Dixon was a soloist in the Kennedy Center's premiere production of Leonard Bernstein's Mass and is on the recording conducted by the composer. He can also be heard on the cast recording of the 2001 national tour of The Best Little Whorehouse in Texas. Dixon toured as the Governor opposite Ann-Margret as Miss Mona and Gary Sandy as Ed Earl Dodd. He was nominated for the Helen Hayes Award for best supporting actor in a musical in Kathy Lee Gifford's Saving Aimee and won the 2010 Helen Hayes Award for best supporting actor in a musical for his turn as Max in the Sunset Boulevard, a role he also played in the 1996 US tour. For his creation, Georgie: My Adventures with George Rose off-Broadway, he won the 2017 Drama Desk Award for best solo performance. In 2018, he played Judge Turpin opposite Terrence Mann in the title role of Sweeney Todd: The Demon Barber of Fleet Street at the Connecticut Repertory Theatre.

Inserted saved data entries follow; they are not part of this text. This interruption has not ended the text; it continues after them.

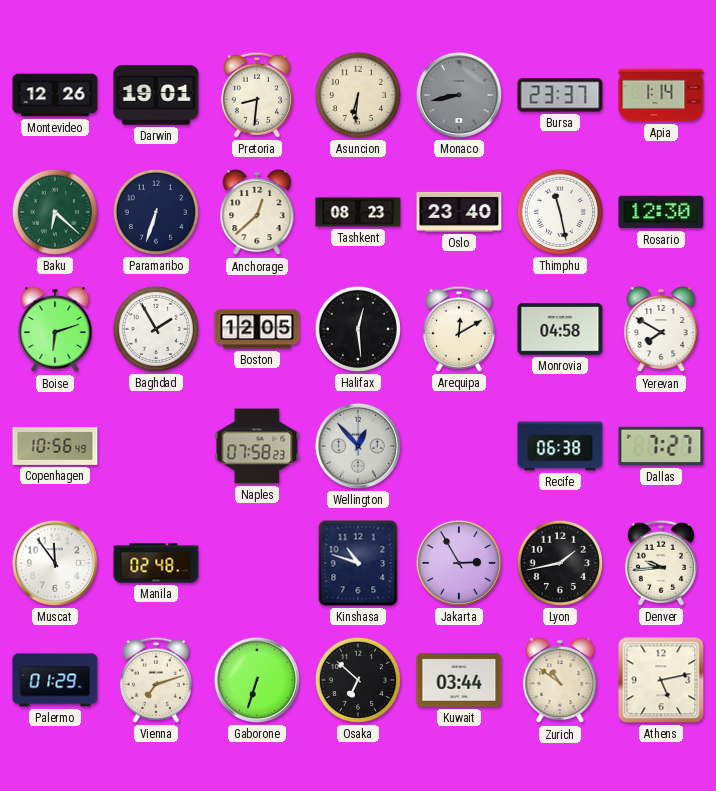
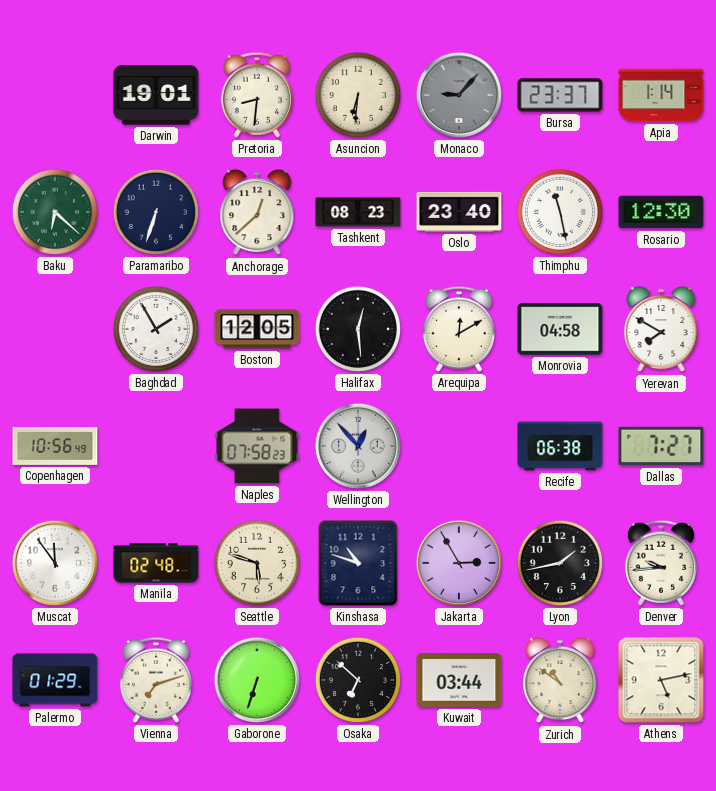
Montevideo: 12:26 -> none
Monaco: 8:43 -> 9:07
Boise: 6:12 -> none
Seattle: none -> 5:48
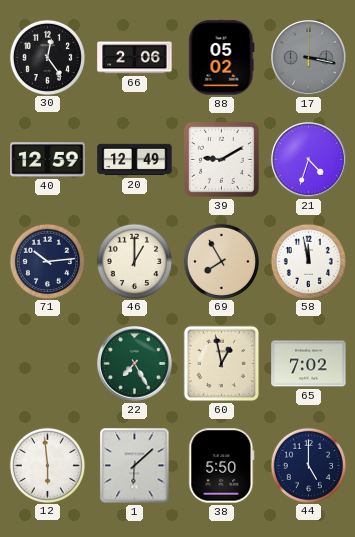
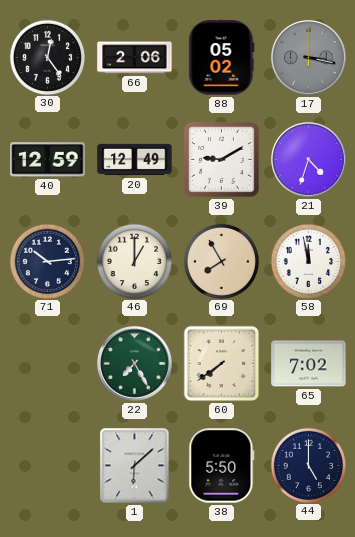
60: 12:58 -> 7:39
12: 5:59 -> none
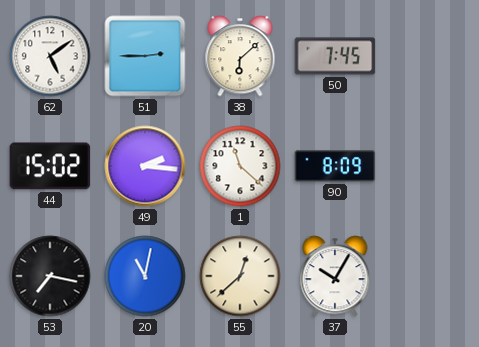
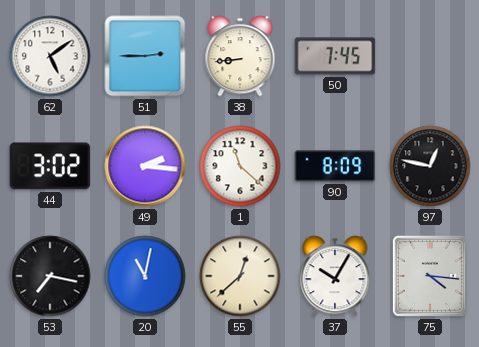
38: 6:08 -> 8:44
44: 15:02 -> 3:02
97: none -> 12:47
75: none -> 4:16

== Broadway and touring credits ==

| Year(s) | Production | Role | Notes |
| 1971-1973 | No, No, Nanette | Nanette's Friend | Broadway |
| 1973 | The Student Prince | Count Hugo | US Tour |
| 1976-1977 | Very Good Eddie | M. de Rougemont |
| 1979-1980 | King of Schnorrers | Isaac / Belasco / Chancellor | Broadway |
| 1984 | The Three Musketeers | Cardinal Richelieu |
| 1986 | Pippin | Charles | US Tour |
| 1988-1991 | Les Misérables | Thénardier / Chain Gang | Broadway |
| 1993-1994 | Cyrano: The Musical | Ragueneau |
| 1995 | Pippin | Charles |
| 1996-1997 | Sunset Boulevard | Max von Mayerling | US Tour |
| 1997-1998 | The Scarlet Pimpernel | Ozzy | Broadway |
| 1999 | The Iceman Cometh | Piet Wetjoen |
| 2000 | The Best Man | Senator Clyde Carlin u/s Ex-President Arthur Hockstader |
| 2001-2002 | The Best Little Whorehouse in Texas | Traveling Salesman / C. J. Scruggs / Governor | US Tour |
| 2005 | Doctor Dolittle | Albert Blossom u/s Dr. John P. Dolittle |
| 2007-2008 | Dr. Seuss' How the Grinch Stole Christmas! The Musical | Old Max | Broadway |
| 2008 | Sunday in the Park with George | Mr. / Charles Redmond |
| 2011 | Mary Poppins | Admiral Boom / Bank Chairman |
| 2012 | Anything Goes | The Captain |

==Playwright & composer==

Dixon is the author/composer of Fanny Hill, which debuted in New York at The York Theatre after being launched at Goodspeed Musicals. Fanny Hill was nominated for two Drama Desk Awards and one Drama-Logue Award. Dixon also wrote the musical Richard Cory with noted playwright A. R. Gurney. The musical won the Festival Prize and the Audience Award when it debuted at the New York Musical Theatre Festival.His latest work, Whodunit... The Musical, based on a Mary Roberts Rinehart mystery has gained critical acclaim in regional venues throughout the United States.

==Memoirs==

Dixon released his memoir SECRETS OF A LIFE ON STAGE... AND OFF on May 3, 2012.